Book Read Free

Jackrabbit Junction Jitters

Page 14

by Ann Charles


  The smell surprised her. She’d expected stale urine with a hint of cigarette smoke, or worse. Instead, a fresh pine scent filled the air. The sound of water hitting porcelain made her squeeze her eyelids closed even tighter.

  “Butch?” she said too loud for such a small room and jumped at the sound of her own voice.

  “Jesus, woman! What are you doing in here?”

  “I need to talk to you.”

  “I’m a little busy right now.”

  “You can just listen then.” She continued with her mission before he could interrupt. “I want to tell you that I’m sorry for my behavior after I smashed your pickup. I wasn’t thinking straight and kind of panicked.”

  “Kind of?” The water stopped. She heard him zip his jeans.

  Ignoring his skepticism, she swallowed the nervous fluttering in her throat. “If there’s anything else I can do to help get your pickup fixed, let me know.”

  The urinal flushed. She tried to smile, but it felt stiff on her cheeks, so she dropped it.

  “I’d offer to drive you around, but my car is out of commission, of course, and nobody in my family will allow me to drive their vehicle. So, the best I can offer is a ride on the handlebars of Ruby’s bicycle while I peddle.”

  “You can open your eyes now.”

  She peeked between her eyelashes as he turned on the faucet. He stared back at her through the mirror above the sink, an unreadable expression on his face.

  Glancing away, she tried to focus on something else. Her gaze landed on the urinals, and she felt her forehead grow warm. She turned to her right and realized she was staring at a condom machine. Her ears practically burst into flames.

  She looked down at her sandals. “Anyway, I don’t want you to—”

  The door behind her creaked opened, bumping her in the shoulder. She stepped to the side as a short, very chubby, very hairy man in a wife-beater tank top walked in.

  “Hey, Don.” Butch greeted the guy with a nod.

  “Howdy, Butch,” Don replied. When he noticed Kate standing there, his smile widened. “Good afternoon, Miss.” He touched the brim of his brown, dusty cowboy hat, then headed for a urinal.

  Zipppp.

  Kate squeezed her eyes closed again.

  The door hinges squeaked.

  “Come on, crazy lady,” Butch whispered in her ear. He grabbed her arm and dragged her into the hallway.

  Kate opened her eyes and found herself standing close enough to Butch to count his blond eyelashes.
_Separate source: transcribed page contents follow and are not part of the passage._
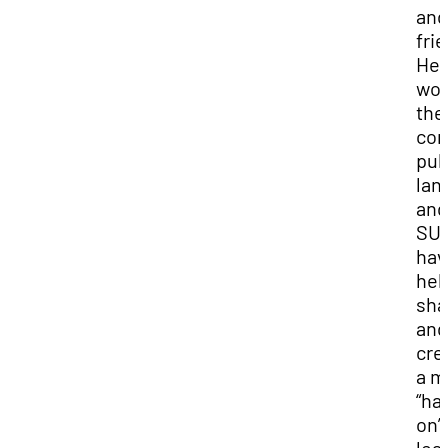
and
fri
Her
wor
the
com
pub
lan
and
SU
hav
hel
sha
and
cre
a m
“ha
on”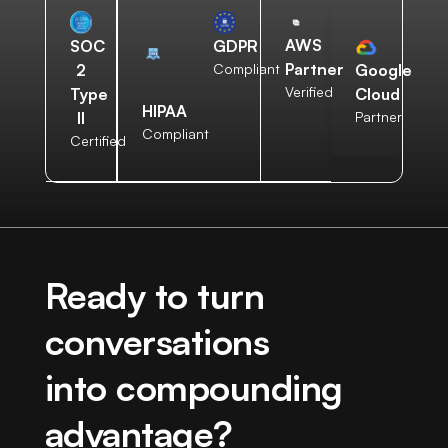
AWS
SOC
GDPR
Partner
2
Compliant
Google
Verified
Type
Cloud
HIPAA
II
Partner
Compliant
Certified
Ready to turn
conversations
into compounding
advantage?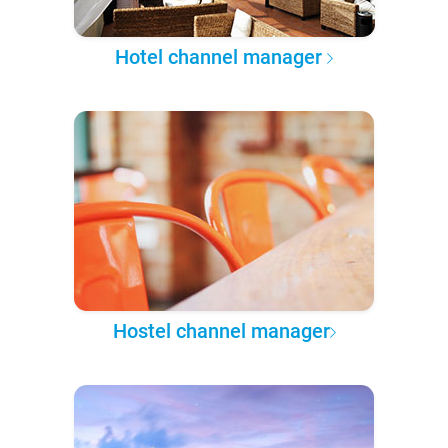
Hotel channel manager
Hostel channel manager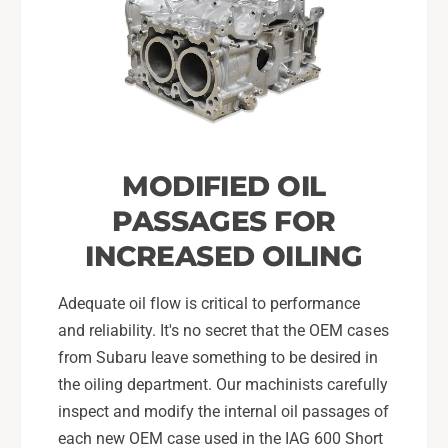
MODIFIED OIL
PASSAGES FOR
INCREASED OILING
Adequate oil flow is critical to performance
and reliability. It's no secret that the OEM cases
from Subaru leave something to be desired in
the oiling department. Our machinists carefully
inspect and modify the internal oil passages of
each new OEM case used in the IAG 600 Short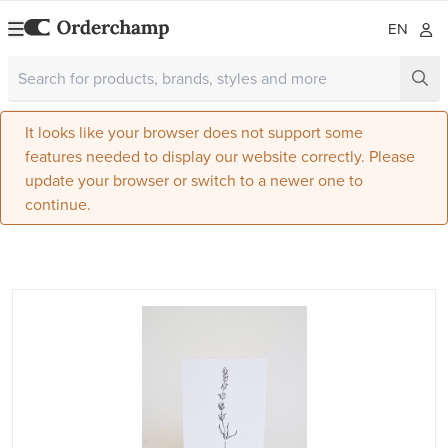
EN
It looks like your browser does not support some
features needed to display our website correctly. Please
update your browser or switch to a newer one to
continue.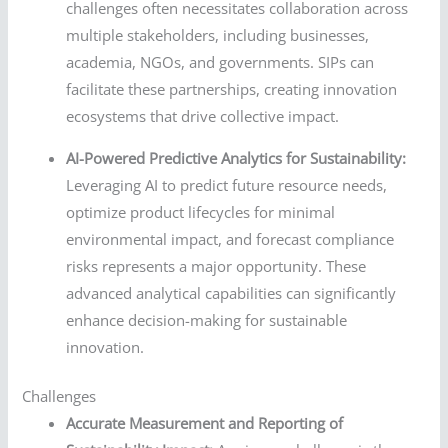
challenges often necessitates collaboration across
multiple stakeholders, including businesses,
academia, NGOs, and governments. SIPs can
facilitate these partnerships, creating innovation
ecosystems that drive collective impact.
AI-Powered Predictive Analytics for Sustainability:
Leveraging AI to predict future resource needs,
optimize product lifecycles for minimal
environmental impact, and forecast compliance
risks represents a major opportunity. These
advanced analytical capabilities can significantly
enhance decision-making for sustainable
innovation.
Challenges
Accurate Measurement and Reporting of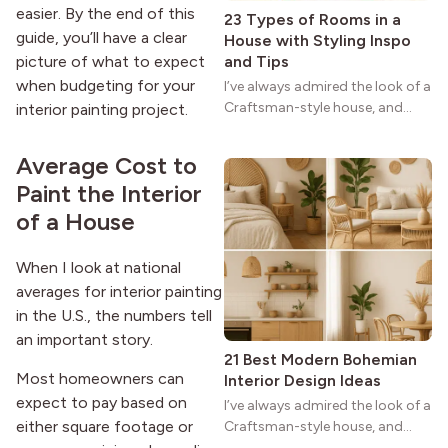
easier. By the end of this
23 Types of Rooms in a
guide, you’ll have a clear
House with Styling Inspo
and Tips
picture of what to expect
when budgeting for your
I’ve always admired the look of a
Craftsman-style house, and
interior painting project.
maybe you feel the same. The
wide porches, oak cabinets, and
Average Cost to
natural woodwork give these
Paint the Interior
homes a warmth that feels both
practical and classic. There’s a
of a House
reason the style still stands
strong more than a century
When I look at national
after it first appeared.
averages for interior painting
in the U.S., the numbers tell
an important story.
21 Best Modern Bohemian
Most homeowners can
Interior Design Ideas
expect to pay based on
I’ve always admired the look of a
either square footage or
Craftsman-style house, and
maybe you feel the same. The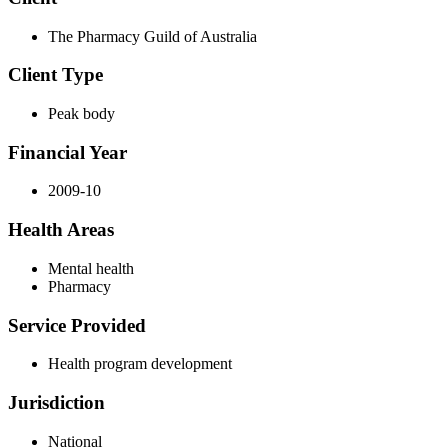
The Pharmacy Guild of Australia
Client Type
Peak body
Financial Year
2009-10
Health Areas
Mental health
Pharmacy
Service Provided
Health program development
Jurisdiction
National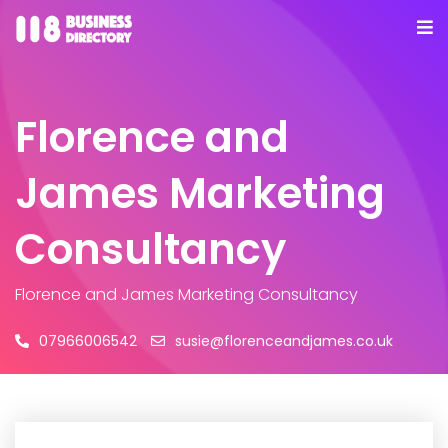
Florence and
James Marketing
Consultancy
Florence and James Marketing Consultancy
07966006542
susie@florenceandjames.co.uk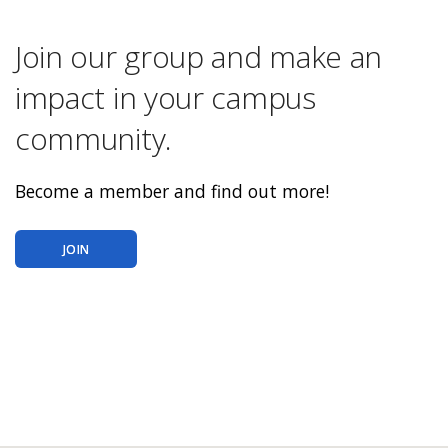
Join our group and make an
impact in your campus
community.
Become a member and find out more!
JOIN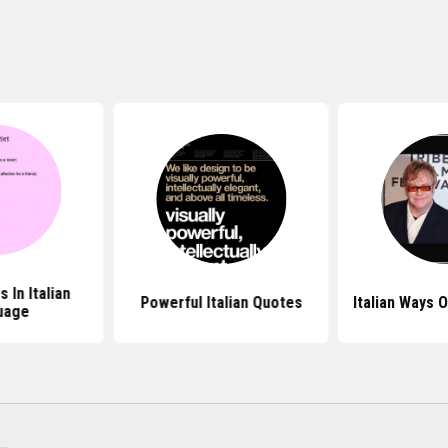
 In Italian
Powerful Italian Quotes
Italian Ways 
uage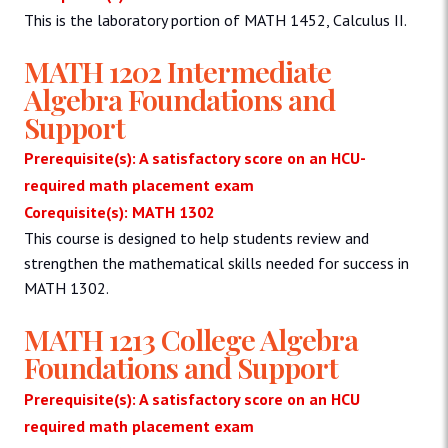
This is the laboratory portion of MATH 1452, Calculus II.
MATH 1202 Intermediate
Algebra Foundations and
Support
Prerequisite(s): A satisfactory score on an HCU-
required math placement exam
Corequisite(s): MATH 1302
This course is designed to help students review and
strengthen the mathematical skills needed for success in
MATH 1302.
MATH 1213 College Algebra
Foundations and Support
Prerequisite(s): A satisfactory score on an HCU
required math placement exam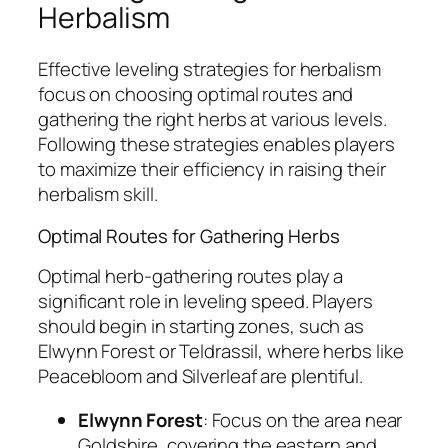
Herbalism
Effective leveling strategies for herbalism
focus on choosing optimal routes and
gathering the right herbs at various levels.
Following these strategies enables players
to maximize their efficiency in raising their
herbalism skill.
Optimal Routes for Gathering Herbs
Optimal herb-gathering routes play a
significant role in leveling speed. Players
should begin in starting zones, such as
Elwynn Forest or Teldrassil, where herbs like
Peacebloom and Silverleaf are plentiful.
Elwynn Forest
: Focus on the area near
Goldshire, covering the eastern and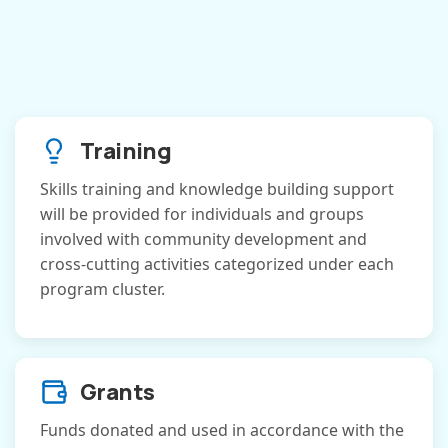
Training
Skills training and knowledge building support
will be provided for individuals and groups
involved with community development and
cross-cutting activities categorized under each
program cluster.
Grants
Funds donated and used in accordance with the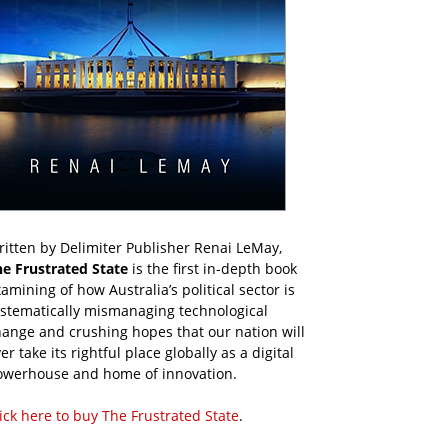
itten by Delimiter Publisher Renai LeMay,
he Frustrated State
is the first in-depth book
amining of how Australia’s political sector is
ystematically mismanaging technological
ange and crushing hopes that our nation will
er take its rightful place globally as a digital
owerhouse and home of innovation.
ick here to buy The Frustrated State
.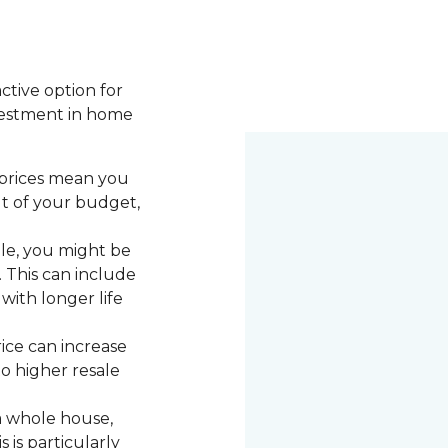
active option for
vestment in home
 prices mean you
ut of your budget,
le, you might be
. This can include
with longer life
rice can increase
to higher resale
a whole house,
 is particularly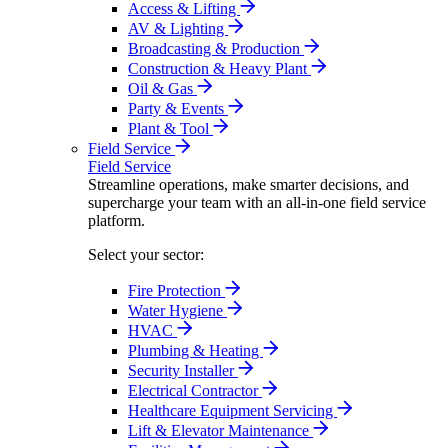
Access & Lifting
AV & Lighting
Broadcasting & Production
Construction & Heavy Plant
Oil & Gas
Party & Events
Plant & Tool
Field Service
Field Service
Streamline operations, make smarter decisions, and
supercharge your team with an all-in-one field service
platform.
Select your sector:
Fire Protection
Water Hygiene
HVAC
Plumbing & Heating
Security Installer
Electrical Contractor
Healthcare Equipment Servicing
Lift & Elevator Maintenance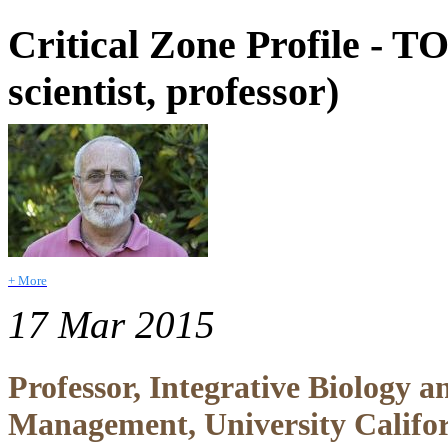
Critical Zone Profile -
scientist, professor)
+ More
17 Mar 2015
Professor, Integrative Biology 
Management, University Califor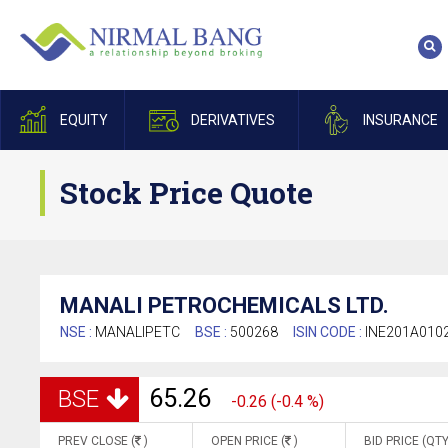
EQUITY
DERIVATIVES
INSURANCE
Stock Price Quote
MANALI PETROCHEMICALS LTD.
NSE :
MANALIPETC
BSE :
500268
ISIN CODE :
INE201A010
65.26
BSE
-0.26 (-0.4 %)
PREV CLOSE (
)
OPEN PRICE (
)
BID PRICE (QTY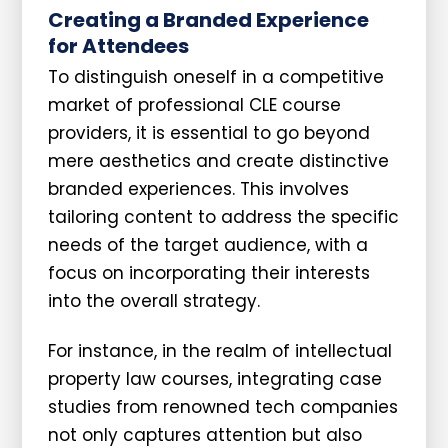
Creating a Branded Experience
for Attendees
To distinguish oneself in a competitive
market of professional CLE course
providers, it is essential to go beyond
mere aesthetics and create distinctive
branded experiences. This involves
tailoring content to address the specific
needs of the target audience, with a
focus on incorporating their interests
into the overall strategy.
For instance, in the realm of intellectual
property law courses, integrating case
studies from renowned tech companies
not only captures attention but also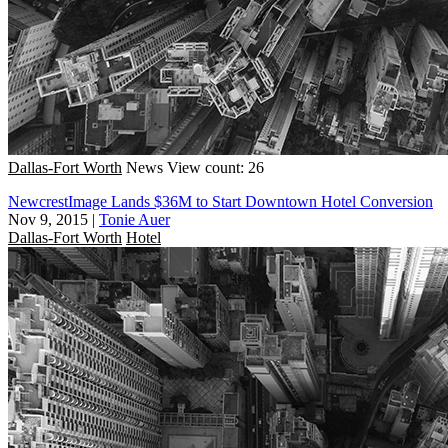
Dallas-Fort Worth
News
View count: 26
NewcrestImage Lands $36M to Start Downtown Hotel Conversion
Nov 9, 2015
|
Tonie Auer
Dallas-Fort Worth
Hotel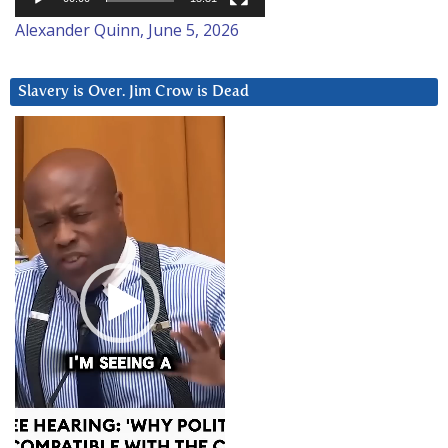
Alexander Quinn, June 5, 2026
Slavery is Over. Jim Crow is Dead
Video
Player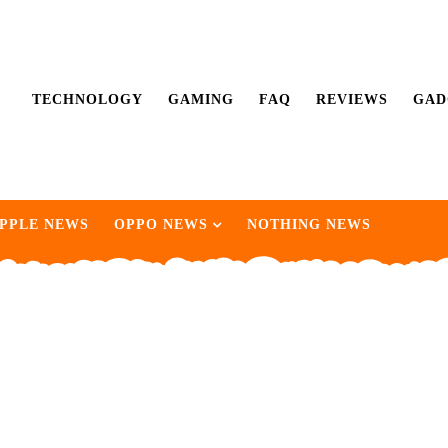
TECHNOLOGY
GAMING
FAQ
REVIEWS
GAD
PPLE NEWS
OPPO NEWS
NOTHING NEWS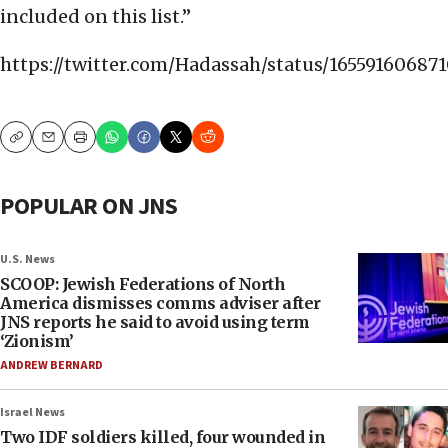
included on this list.”
https://twitter.com/Hadassah/status/16559160687
Copy
Email
Print
POPULAR ON JNS
U.S. News
SCOOP: Jewish Federations of North
America dismisses comms adviser after
JNS reports he said to avoid using term
‘Zionism’
ANDREW BERNARD
Israel News
Two IDF soldiers killed, four wounded in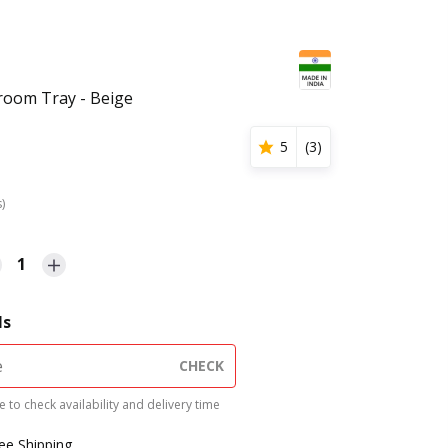
room Tray - Beige
5
(
3
)
s)
1
ls
CHECK
 to check availability and delivery time
ree Shipping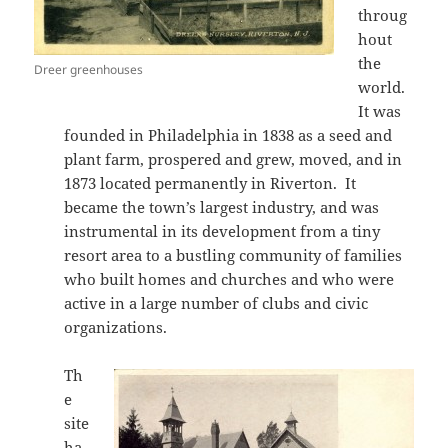
throug
hout
the
Dreer greenhouses
world.
It was
founded in Philadelphia in 1838 as a seed and
plant farm, prospered and grew, moved, and in
1873 located permanently in Riverton. It
became the town’s largest industry, and was
instrumental in its development from a tiny
resort area to a bustling community of families
who built homes and churches and who were
active in a large number of clubs and civic
organizations.
Th
e
site
ha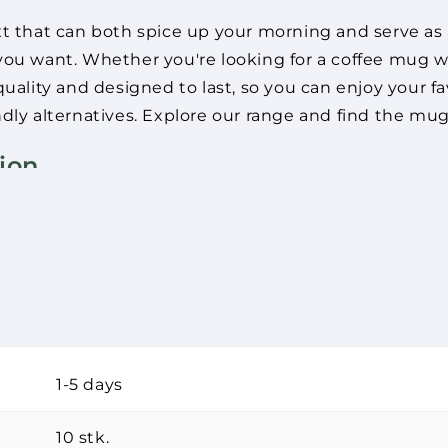
xt that can both spice up your morning and serve as 
ou want. Whether you're looking for a coffee mug wit
uality and designed to last, so you can enjoy your fa
dly alternatives. Explore our range and find the mug 
ion
 that can give your morning coffee a personal touch 
th exactly the text you want. Whether it's a funny 
he perfect coffee mug with text.
The product(s) was adde
Continue
 a great way to express your personality. They are ma
shopping
t to do something good for the environment, we also 
1-5 days
ate joy
10 stk.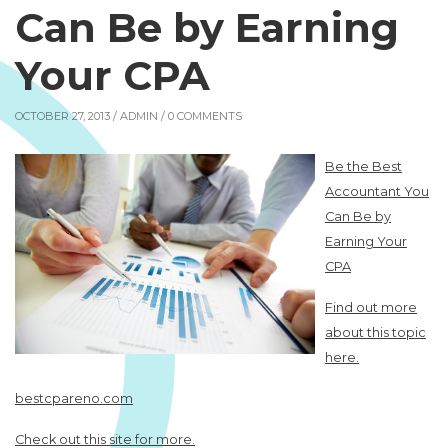
Can Be by Earning
Your CPA
OCTOBER 27, 2013 /
ADMIN
/ 0 COMMENTS
Be the Best
Accountant You
Can Be by
Earning Your
CPA
Find out more
about this topic
here.
bestcpareno.com
Check out this site for more.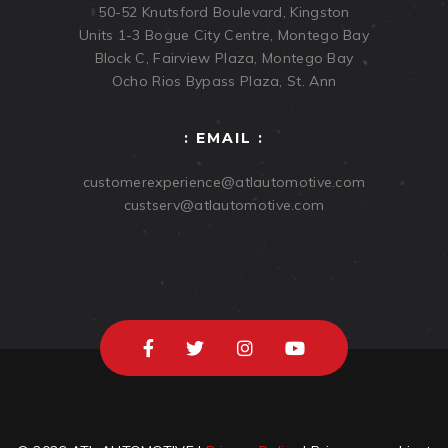
50-52 Knutsford Boulevard, Kingston
Units 1-3 Bogue City Centre, Montego Bay
Block C, Fairview Plaza, Montego Bay
Ocho Rios Bypass Plaza, St. Ann
: EMAIL :
customerexperience@atlautomotive.com
custserv@atlautomotive.com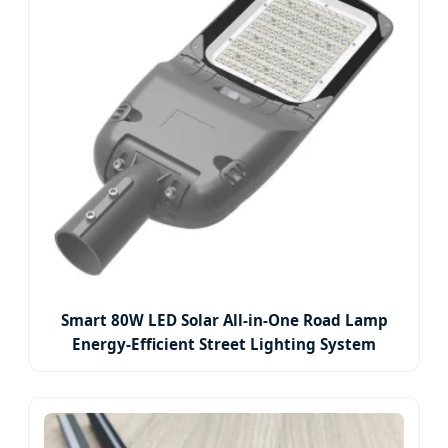
Smart 80W LED Solar All-in-One Road Lamp
Energy-Efficient Street Lighting System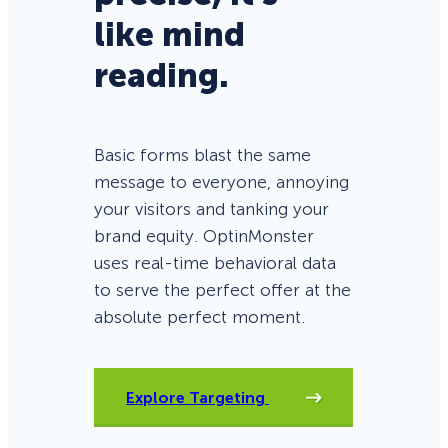
like mind
reading.
Basic forms blast the same
message to everyone, annoying
your visitors and tanking your
brand equity. OptinMonster
uses real-time behavioral data
to serve the perfect offer at the
absolute perfect moment.
Explore Targeting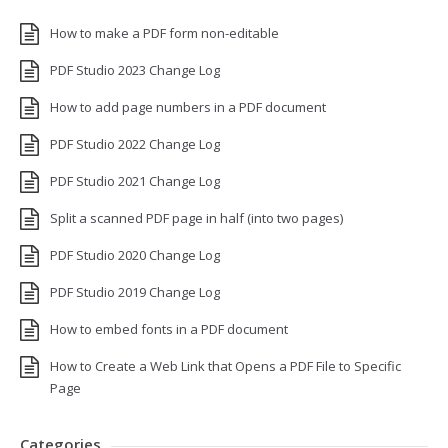
How to make a PDF form non-editable
PDF Studio 2023 Change Log
How to add page numbers in a PDF document
PDF Studio 2022 Change Log
PDF Studio 2021 Change Log
Split a scanned PDF page in half (into two pages)
PDF Studio 2020 Change Log
PDF Studio 2019 Change Log
How to embed fonts in a PDF document
How to Create a Web Link that Opens a PDF File to Specific
Page
Categories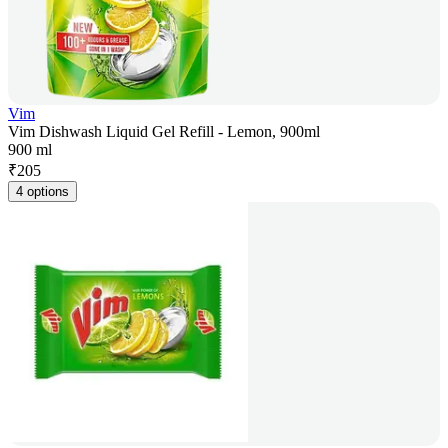
Vim
Vim Dishwash Liquid Gel Refill - Lemon, 900ml
900 ml
₹
205
4 options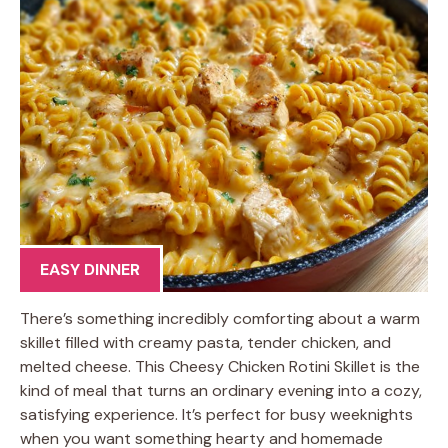
EASY DINNER
There’s something incredibly comforting about a warm
skillet filled with creamy pasta, tender chicken, and
melted cheese. This Cheesy Chicken Rotini Skillet is the
kind of meal that turns an ordinary evening into a cozy,
satisfying experience. It’s perfect for busy weeknights
when you want something hearty and homemade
He smelled like soap and something fresh—not strong enough to be cologne.

  “Anyway,” she said, her voice higher this time.

  “Apology accepted.” Butch stepped back. “While I’m thinking about it, I need to return this to you.” He pulled his wallet from his back pocket and flipped it open.

  Kate looked down at his Arizona driver’s license stuffed behind clear plastic. He looked rugged in his picture, his hair combed back, his cheekbones and chin chiseled. The name “Valentine” was printed next to his picture, but his hand blocked the rest. As he dug through one of the pockets, a couple of cards slipped out and drifted to the floor.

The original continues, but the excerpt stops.